Jornal do Comércio – Como o senhor avalia o julgamento do mensalão, que se encerrou no ano passado?
Paulo Brossard – O Supremo, desde o primeiro momento, encarou o assunto como tinha que ser encarado, com a maior seriedade. Isso é que surpreendeu muita gente: enfrentou os problemas como juiz, ou seja, como um tribunal composto de juízes e ainda com a responsabilidade de ser o tribunal mais alto da nação e de cujas decisões não há recursos. Logo no início, se verificou duas correntes: a do relator, ministro Joaquim Barbosa, e a do revisor, ministro Ricardo Lewandowski. Posições diferentes, mas as duas com muita competência, seriedade, de modo que dizer que não houve defesa não é verdade. A tese contrária foi vencida, o que é a coisa mais natural em um tribunal coletivo. Mas houve defesa, sim.

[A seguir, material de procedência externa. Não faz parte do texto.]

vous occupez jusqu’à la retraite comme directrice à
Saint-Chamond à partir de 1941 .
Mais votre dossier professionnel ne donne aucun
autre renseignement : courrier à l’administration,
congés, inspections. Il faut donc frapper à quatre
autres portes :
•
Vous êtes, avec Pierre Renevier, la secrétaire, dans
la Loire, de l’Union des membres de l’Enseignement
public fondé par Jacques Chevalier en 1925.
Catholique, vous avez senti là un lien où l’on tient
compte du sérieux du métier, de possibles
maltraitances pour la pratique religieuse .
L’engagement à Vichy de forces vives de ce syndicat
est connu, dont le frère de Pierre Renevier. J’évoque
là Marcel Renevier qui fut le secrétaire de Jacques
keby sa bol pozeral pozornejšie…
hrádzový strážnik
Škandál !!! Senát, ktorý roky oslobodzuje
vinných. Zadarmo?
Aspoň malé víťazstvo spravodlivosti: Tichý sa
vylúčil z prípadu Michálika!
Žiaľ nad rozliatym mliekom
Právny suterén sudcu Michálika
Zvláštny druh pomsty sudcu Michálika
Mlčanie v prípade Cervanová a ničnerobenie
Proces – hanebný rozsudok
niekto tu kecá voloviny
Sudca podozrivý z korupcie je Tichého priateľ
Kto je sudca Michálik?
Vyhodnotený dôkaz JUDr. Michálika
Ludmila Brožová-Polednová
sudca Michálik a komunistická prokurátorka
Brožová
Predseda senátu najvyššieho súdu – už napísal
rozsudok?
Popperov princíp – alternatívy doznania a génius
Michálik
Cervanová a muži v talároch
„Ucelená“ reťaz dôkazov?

JC – O placar acirrado contribuiu para as insatisfações.
Brossard – Mas isso é a coisa mais comum em um tribunal. Quantas e quantas vezes tribunais decidem por diferença de um voto. Hoje, seis a cinco. Na corte norte-americana, é cinco a quatro. E decisões sobre assuntos de uma gravidade extraordinária. Isso também impressionou, e foi impressionando cada vez mais, a seriedade. O julgamento realmente surpreendeu muita gente e, simpaticamente, porque muita gente não acreditava. E havia aquela ideia de uma contemporização, porque havia gente graúda, de influência – afinal de contas, envolvia o governo e não só o atual, mas também o passado, e envolveu de uma forma inquestionável. Há alguns anos, um ministro já falecido, Edgard Costa, selecionou algumas dezenas de julgados do tribunal e publicou um livro sob o título Os Grandes Julgamentos do Supremo Tribunal Federal. Em um futuro, se um ministro tiver a ideia que já foi explorada pelo ministro Edgard Costa, esse processo obrigatória e necessariamente fará parte.
JC – O desfecho do julgamento terá repercussão?

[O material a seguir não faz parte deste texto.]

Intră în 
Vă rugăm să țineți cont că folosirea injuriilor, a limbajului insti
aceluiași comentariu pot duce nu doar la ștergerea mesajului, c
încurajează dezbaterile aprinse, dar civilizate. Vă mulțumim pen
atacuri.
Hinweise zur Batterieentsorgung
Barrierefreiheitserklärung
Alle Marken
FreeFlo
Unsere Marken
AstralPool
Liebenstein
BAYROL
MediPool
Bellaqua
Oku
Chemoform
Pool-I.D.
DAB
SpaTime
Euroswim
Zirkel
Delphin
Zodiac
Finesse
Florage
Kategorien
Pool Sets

Brossard - Não que tenha que ter um efeito miraculoso. Muita gente chegou a imaginar que estava finda a corrupção. Isso é querer demais. A corrupção, afinal de contas, é um pecado, e seduz. E de mais a mais, isso será um elemento a mais, importante. O nosso passado era de muito ceticismo, complacência, descrédito, todas essas coisas juntas, e isso também vai criando raízes. Para isso, não tem efeitos milagrosos. Mas é claro que representa um momento histórico sem igual. Representa um progresso institucional e abre perspectivas possíveis em algumas coisas que venham a ser feitas.
JC – Durante o julgamento chamaram a atenção as discussões entre Barbosa e Lewandowski. Isso é normal em um processo dessa repercussão?

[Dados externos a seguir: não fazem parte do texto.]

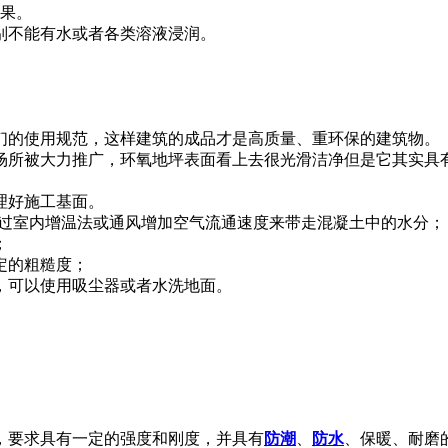
效果。
别不能有水或者各类溶液浸润。
们的使用规范，这样建筑的成品才是高质量、重环保的建筑物。
场所被大力推广，环氧地坪表面看上去很光滑洁净但是它其实具
理好施工基面。
通过室内增温法或通风增加空气流通速度来带走混凝土中的水分；
；
定的粗糙度；
，可以使用吸尘器或者水洗地面。
，要求具有一定的强度和刚度，并具有
防潮
、
防水
、保暖、耐磨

Brossard – Sim. Foram trabalhos muito bem feitos. Defenderam pontos de vista com muita competência e habilidade.
JC – Barbosa tem se envolvido em polêmicas ao longo desse período como presidente do STF, a exemplo das críticas a outros juízes e à criação de tribunais regionais federais. Como avalia a conduta dele na presidência?
Brossard – Ele, na história do Supremo Tribunal, será um juiz inesquecível.
JC – Para além do fato de ele ser o primeiro presidente negro do STF?
Brossard – Sim, para além disso. Mas até sob esse ponto de vista é interessante. Porque isso demonstra que no Brasil, a despeito de todas as divergências, discrepâncias, altos e baixos, ainda acontece uma coisa dessas. Porque, por muito tempo, se disse no Brasil que não havia preconceito. Mas há, sim. Há e ponto. O que não há é, como nos Estados Unidos e em outros países, aquela ferocidade. Isso foi importante para mostrar que esse problema não é de cor, mas de saber se as pessoas têm condições de exercer bem aquela função.
JC – O que achou de críticos do STF que acusaram a Corte de ter sido influenciada pela mídia para julgar os mensaleiros?
Brossard – Isso é uma pilhéria. E basta ver quantos votos foram vencidos. Alguns foram de diferença de um voto. É uma falta de respeito, mas em primeiro lugar uma tolice.
JC – Que análise o senhor faz das manifestações de junho do ano passado?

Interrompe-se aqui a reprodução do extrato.